I am almost halfway done with this book called "When Good People have Affairs" and it has opened my eyes to things. It makes me want to read more and it is surprising to me. I was close minded when my husband kept trying to get me to read the books that he bought a year ago. It is hard for me to say I was wrong. 

I've never been alone... I was married at 18, divorced at 21... pregnant at 21 and married at 22. I have never really had the chance to self-explore and figure myself out. Funny because in the last two days, I have figured more stuff out about myself and done more self-reflection than I ever have... and I'm a wreck. I want to be back with my family but it is no longer in my hands. It is in his and I want to do whatever it is that I have to do to do this. If it means reading 20 books or putting my business out there to people who might cut me down into pieces, then that is what I will have to do. 

Thank you for providing some really good nuggets of advise. I'm really trying.


----------



## aug (Aug 21, 2011)

tmb4984 said:


> It is all a little muddled. I wanted a divorce. We seperated. The guy I had the EA with... we had been friends for a few months before all this but it didn't get really involved until after I had told my husband I wanted a divorce.
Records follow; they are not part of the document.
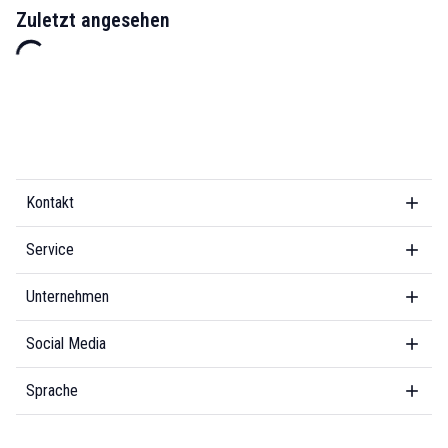
Zuletzt angesehen
Kontakt
Service
Unternehmen
Social Media
Sprache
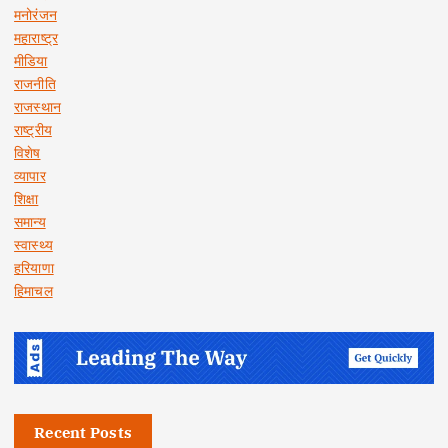
मनोरंजन
महाराष्ट्र
मीडिया
राजनीति
राजस्थान
राष्ट्रीय
विशेष
व्यापार
शिक्षा
समान्य
स्वास्थ्य
हरियाणा
हिमाचल
Recent Posts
I don't really know what made that relationship change but it did.



You wrote: 


> *We had been becoming friends for months before that line was crossed*... it started out with extra emails to more text messages. The relationship was strictly electronic. The only time I actually saw him was for work functions and even then, I didn't think much of it. Once I actually realized what was happening, I ended it. *When I look back, the actually "having feelings" part only lasted about 2 months.* You can actually be blind to things... whether it was intentional or not, I'm not sure but in my mind, it was justified at the time. A week or two before I ended it, we actually said I love you to each other.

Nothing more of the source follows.